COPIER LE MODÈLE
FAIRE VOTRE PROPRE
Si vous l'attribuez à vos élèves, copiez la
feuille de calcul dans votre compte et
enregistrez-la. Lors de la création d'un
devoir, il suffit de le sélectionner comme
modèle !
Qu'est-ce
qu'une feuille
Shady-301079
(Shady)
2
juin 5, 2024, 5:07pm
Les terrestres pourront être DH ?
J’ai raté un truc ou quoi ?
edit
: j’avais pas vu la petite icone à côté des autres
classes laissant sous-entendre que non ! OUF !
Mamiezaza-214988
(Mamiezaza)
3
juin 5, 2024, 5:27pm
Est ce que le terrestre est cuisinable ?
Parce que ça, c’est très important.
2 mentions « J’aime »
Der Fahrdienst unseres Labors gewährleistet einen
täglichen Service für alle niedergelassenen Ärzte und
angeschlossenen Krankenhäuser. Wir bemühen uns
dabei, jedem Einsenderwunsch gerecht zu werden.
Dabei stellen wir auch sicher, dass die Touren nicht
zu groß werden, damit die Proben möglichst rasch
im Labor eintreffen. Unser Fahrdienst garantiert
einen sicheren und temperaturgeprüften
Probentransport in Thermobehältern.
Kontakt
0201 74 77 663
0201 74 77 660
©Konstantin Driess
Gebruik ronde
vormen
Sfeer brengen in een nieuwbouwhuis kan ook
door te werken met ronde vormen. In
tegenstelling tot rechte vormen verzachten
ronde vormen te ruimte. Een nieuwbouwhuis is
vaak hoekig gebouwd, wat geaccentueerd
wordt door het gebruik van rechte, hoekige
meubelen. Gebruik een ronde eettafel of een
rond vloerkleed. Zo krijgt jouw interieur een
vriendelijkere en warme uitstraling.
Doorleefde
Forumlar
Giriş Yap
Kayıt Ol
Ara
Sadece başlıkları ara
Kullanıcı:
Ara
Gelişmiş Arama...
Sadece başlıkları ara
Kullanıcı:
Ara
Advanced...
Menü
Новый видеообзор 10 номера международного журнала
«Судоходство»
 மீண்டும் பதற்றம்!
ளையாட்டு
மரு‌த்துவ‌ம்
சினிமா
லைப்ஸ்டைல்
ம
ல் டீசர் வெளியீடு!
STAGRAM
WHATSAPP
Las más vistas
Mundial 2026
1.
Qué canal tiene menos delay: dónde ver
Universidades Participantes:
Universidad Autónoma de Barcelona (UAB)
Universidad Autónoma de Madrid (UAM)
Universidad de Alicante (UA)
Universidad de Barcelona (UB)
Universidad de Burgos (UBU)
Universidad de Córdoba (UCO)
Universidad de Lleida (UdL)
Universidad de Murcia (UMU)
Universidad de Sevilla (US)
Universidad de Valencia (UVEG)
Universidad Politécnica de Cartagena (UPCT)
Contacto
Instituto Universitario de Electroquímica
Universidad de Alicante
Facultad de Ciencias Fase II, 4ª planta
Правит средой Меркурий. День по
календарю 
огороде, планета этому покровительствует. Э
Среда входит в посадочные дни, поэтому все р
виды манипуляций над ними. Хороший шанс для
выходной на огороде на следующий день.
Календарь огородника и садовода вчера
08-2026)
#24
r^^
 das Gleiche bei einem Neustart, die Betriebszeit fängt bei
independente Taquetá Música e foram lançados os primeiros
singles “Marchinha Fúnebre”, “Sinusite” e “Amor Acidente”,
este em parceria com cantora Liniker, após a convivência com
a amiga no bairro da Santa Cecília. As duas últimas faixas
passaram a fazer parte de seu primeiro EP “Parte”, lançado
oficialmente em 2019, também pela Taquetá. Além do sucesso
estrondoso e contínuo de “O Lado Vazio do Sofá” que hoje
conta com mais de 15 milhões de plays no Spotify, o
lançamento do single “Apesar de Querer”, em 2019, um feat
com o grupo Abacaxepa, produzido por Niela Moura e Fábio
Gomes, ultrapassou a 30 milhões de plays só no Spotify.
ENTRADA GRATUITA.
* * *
★ ★ ★ ★ ★
▸ GOAL OF THE EXERCISE:
What's wanted is each line above, transcribed with nothing altered.

▸ OUTPUT:
COPIER LE MODÈLE
FAIRE VOTRE PROPRE
Si vous l'attribuez à vos élèves, copiez la
feuille de calcul dans votre compte et
enregistrez-la. Lors de la création d'un
devoir, il suffit de le sélectionner comme
modèle !
Qu'est-ce
qu'une feuille
Shady-301079
(Shady)
2
juin 5, 2024, 5:07pm
Les terrestres pourront être DH ?
J’ai raté un truc ou quoi ?
edit
: j’avais pas vu la petite icone à côté des autres
classes laissant sous-entendre que non ! OUF !
Mamiezaza-214988
(Mamiezaza)
3
juin 5, 2024, 5:27pm
Est ce que le terrestre est cuisinable ?
Parce que ça, c’est très important.
2 mentions « J’aime »
Der Fahrdienst unseres Labors gewährleistet einen
täglichen Service für alle niedergelassenen Ärzte und
angeschlossenen Krankenhäuser. Wir bemühen uns
dabei, jedem Einsenderwunsch gerecht zu werden.
Dabei stellen wir auch sicher, dass die Touren nicht
zu groß werden, damit die Proben möglichst rasch
im Labor eintreffen. Unser Fahrdienst garantiert
einen sicheren und temperaturgeprüften
Probentransport in Thermobehältern.
Kontakt
0201 74 77 663
0201 74 77 660
©Konstantin Driess
Gebruik ronde
vormen
Sfeer brengen in een nieuwbouwhuis kan ook
door te werken met ronde vormen. In
tegenstelling tot rechte vormen verzachten
ronde vormen te ruimte. Een nieuwbouwhuis is
vaak hoekig gebouwd, wat geaccentueerd
wordt door het gebruik van rechte, hoekige
meubelen. Gebruik een ronde eettafel of een
rond vloerkleed. Zo krijgt jouw interieur een
vriendelijkere en warme uitstraling.
Doorleefde
Forumlar
Giriş Yap
Kayıt Ol
Ara
Sadece başlıkları ara
Kullanıcı:
Ara
Gelişmiş Arama...
Sadece başlıkları ara
Kullanıcı:
Ara
Advanced...
Menü
Новый видеообзор 10 номера международного журнала
«Судоходство»
 மீண்டும் பதற்றம்!
ளையாட்டு
மரு‌த்துவ‌ம்
சினிமா
லைப்ஸ்டைல்
ம
ல் டீசர் வெளியீடு!
STAGRAM
WHATSAPP
Las más vistas
Mundial 2026
1.
Qué canal tiene menos delay: dónde ver
Universidades Participantes:
Universidad Autónoma de Barcelona (UAB)
Universidad Autónoma de Madrid (UAM)
Universidad de Alicante (UA)
Universidad de Barcelona (UB)
Universidad de Burgos (UBU)
Universidad de Córdoba (UCO)
Universidad de Lleida (UdL)
Universidad de Murcia (UMU)
Universidad de Sevilla (US)
Universidad de Valencia (UVEG)
Universidad Politécnica de Cartagena (UPCT)
Contacto
Instituto Universitario de Electroquímica
Universidad de Alicante
Facultad de Ciencias Fase II, 4ª planta
Правит средой Меркурий. День по
календарю 
огороде, планета этому покровительствует. Э
Среда входит в посадочные дни, поэтому все р
виды манипуляций над ними. Хороший шанс для
выходной на огороде на следующий день.
Календарь огородника и садовода вчера
08-2026)
#24
r^^
 das Gleiche bei einem Neustart, die Betriebszeit fängt bei
independente Taquetá Música e foram lançados os primeiros
singles “Marchinha Fúnebre”, “Sinusite” e “Amor Acidente”,
este em parceria com cantora Liniker, após a convivência com
a amiga no bairro da Santa Cecília. As duas últimas faixas
passaram a fazer parte de seu primeiro EP “Parte”, lançado
oficialmente em 2019, também pela Taquetá. Além do sucesso
estrondoso e contínuo de “O Lado Vazio do Sofá” que hoje
conta com mais de 15 milhões de plays no Spotify, o
lançamento do single “Apesar de Querer”, em 2019, um feat
com o grupo Abacaxepa, produzido por Niela Moura e Fábio
Gomes, ultrapassou a 30 milhões de plays só no Spotify.
ENTRADA GRATUITA.
* * *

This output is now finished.